● Work to complete
Scan the entries for the word "publicación". Every line that has it should be copied.

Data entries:

━━━━━━━━━━━━━━━━

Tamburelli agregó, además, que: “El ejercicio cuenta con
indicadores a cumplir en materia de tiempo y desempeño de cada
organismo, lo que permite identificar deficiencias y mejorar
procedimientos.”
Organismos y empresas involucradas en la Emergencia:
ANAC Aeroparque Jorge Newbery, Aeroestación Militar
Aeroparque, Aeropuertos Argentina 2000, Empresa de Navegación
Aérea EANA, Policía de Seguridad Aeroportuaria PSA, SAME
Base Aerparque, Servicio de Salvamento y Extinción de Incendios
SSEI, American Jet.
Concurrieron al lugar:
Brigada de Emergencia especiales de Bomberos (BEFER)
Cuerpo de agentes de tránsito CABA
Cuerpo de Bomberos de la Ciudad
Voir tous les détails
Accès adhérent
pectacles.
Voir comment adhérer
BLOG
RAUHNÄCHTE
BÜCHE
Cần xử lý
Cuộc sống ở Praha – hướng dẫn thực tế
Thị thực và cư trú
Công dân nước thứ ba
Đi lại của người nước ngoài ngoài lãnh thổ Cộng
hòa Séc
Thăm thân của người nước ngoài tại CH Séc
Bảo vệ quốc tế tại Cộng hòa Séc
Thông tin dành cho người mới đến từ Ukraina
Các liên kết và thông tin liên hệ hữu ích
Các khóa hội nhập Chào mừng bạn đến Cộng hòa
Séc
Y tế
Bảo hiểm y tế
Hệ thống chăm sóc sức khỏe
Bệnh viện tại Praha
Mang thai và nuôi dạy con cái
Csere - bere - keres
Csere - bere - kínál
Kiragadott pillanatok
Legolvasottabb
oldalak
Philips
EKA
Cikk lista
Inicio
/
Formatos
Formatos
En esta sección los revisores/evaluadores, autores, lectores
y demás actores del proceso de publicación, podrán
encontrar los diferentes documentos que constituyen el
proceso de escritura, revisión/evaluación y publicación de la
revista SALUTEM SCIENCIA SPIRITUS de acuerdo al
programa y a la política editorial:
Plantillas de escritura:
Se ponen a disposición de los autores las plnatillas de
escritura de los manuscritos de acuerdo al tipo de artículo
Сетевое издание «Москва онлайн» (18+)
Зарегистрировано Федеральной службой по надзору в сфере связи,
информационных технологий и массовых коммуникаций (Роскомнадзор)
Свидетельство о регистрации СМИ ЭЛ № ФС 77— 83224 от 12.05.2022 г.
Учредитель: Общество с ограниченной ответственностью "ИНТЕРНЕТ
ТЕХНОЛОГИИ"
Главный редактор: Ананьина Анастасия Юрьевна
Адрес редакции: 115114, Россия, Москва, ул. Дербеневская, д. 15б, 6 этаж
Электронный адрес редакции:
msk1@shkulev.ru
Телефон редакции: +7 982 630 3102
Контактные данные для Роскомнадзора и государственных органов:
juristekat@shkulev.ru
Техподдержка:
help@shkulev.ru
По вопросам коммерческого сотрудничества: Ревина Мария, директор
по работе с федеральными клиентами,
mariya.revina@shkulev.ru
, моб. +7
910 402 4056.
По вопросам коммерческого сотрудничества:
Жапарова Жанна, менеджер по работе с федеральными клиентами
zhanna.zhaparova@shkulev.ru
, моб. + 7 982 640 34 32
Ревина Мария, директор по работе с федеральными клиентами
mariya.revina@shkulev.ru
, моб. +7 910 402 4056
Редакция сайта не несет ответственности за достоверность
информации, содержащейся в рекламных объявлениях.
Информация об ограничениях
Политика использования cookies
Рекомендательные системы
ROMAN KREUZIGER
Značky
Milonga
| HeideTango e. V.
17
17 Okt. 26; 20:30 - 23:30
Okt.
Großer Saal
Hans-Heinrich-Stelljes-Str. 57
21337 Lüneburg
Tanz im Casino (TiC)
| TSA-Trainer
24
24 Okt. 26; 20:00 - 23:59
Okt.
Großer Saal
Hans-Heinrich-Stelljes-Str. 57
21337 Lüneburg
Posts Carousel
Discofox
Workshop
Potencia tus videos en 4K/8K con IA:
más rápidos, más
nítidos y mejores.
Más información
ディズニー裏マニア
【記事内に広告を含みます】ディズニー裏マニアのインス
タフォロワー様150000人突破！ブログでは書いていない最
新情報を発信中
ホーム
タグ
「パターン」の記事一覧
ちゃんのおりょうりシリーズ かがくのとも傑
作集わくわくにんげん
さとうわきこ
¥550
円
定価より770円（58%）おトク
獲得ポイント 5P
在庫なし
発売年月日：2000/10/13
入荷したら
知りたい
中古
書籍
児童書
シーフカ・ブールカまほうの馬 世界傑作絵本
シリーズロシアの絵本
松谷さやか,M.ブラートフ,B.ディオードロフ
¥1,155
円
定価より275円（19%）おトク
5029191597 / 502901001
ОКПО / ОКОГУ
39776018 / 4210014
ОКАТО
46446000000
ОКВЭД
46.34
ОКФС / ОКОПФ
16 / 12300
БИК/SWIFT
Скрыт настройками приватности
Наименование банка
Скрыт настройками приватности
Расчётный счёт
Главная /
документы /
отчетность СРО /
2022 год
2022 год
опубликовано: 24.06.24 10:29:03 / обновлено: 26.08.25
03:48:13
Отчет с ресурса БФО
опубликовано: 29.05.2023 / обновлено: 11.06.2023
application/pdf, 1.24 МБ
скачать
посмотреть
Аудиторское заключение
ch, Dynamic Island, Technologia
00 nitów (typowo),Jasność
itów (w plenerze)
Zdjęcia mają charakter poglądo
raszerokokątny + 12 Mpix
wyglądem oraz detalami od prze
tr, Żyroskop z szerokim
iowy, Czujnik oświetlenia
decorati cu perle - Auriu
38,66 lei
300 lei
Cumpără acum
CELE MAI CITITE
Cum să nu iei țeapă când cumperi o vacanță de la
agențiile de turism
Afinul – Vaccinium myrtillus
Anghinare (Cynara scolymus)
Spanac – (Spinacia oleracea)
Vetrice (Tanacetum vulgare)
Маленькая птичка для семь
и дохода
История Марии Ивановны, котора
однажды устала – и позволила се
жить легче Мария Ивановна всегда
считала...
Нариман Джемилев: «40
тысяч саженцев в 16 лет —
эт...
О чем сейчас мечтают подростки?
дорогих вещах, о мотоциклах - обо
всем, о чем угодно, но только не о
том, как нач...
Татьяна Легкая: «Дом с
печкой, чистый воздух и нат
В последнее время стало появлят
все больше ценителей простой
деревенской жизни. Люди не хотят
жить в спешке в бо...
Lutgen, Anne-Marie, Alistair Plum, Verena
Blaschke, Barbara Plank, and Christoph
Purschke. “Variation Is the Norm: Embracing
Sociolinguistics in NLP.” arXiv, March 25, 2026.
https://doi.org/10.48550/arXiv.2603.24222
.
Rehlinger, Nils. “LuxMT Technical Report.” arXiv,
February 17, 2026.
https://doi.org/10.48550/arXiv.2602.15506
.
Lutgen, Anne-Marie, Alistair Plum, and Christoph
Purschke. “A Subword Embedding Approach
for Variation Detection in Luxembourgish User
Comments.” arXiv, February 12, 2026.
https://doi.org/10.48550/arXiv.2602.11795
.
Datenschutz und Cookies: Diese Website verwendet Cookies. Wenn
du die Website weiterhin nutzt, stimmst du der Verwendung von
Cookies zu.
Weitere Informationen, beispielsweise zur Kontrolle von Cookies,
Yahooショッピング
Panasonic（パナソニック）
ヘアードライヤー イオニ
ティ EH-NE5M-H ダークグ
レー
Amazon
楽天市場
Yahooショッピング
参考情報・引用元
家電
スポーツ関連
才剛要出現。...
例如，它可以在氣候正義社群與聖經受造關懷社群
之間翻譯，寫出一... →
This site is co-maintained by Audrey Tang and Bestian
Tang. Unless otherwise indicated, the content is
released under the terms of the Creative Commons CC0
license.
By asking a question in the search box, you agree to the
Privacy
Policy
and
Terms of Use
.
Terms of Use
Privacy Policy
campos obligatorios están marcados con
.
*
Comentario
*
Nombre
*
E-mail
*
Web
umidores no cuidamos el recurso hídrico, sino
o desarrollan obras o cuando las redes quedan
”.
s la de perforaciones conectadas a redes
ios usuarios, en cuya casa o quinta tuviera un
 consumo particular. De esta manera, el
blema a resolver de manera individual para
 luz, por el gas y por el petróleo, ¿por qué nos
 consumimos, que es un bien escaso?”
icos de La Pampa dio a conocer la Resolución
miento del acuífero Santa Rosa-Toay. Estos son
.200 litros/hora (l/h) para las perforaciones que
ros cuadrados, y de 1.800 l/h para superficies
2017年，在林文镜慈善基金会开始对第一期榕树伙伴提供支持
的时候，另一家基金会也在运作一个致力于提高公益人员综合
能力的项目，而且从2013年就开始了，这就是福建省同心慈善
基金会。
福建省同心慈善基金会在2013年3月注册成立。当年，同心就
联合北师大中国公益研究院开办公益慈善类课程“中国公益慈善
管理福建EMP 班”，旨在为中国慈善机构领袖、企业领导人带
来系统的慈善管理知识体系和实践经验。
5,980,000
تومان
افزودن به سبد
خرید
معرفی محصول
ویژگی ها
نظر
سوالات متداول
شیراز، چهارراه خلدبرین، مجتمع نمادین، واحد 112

━━━━━━━━━━━━━━━━

● Response box
y demás actores del proceso de publicación, podrán
proceso de escritura, revisión/evaluación y publicación de la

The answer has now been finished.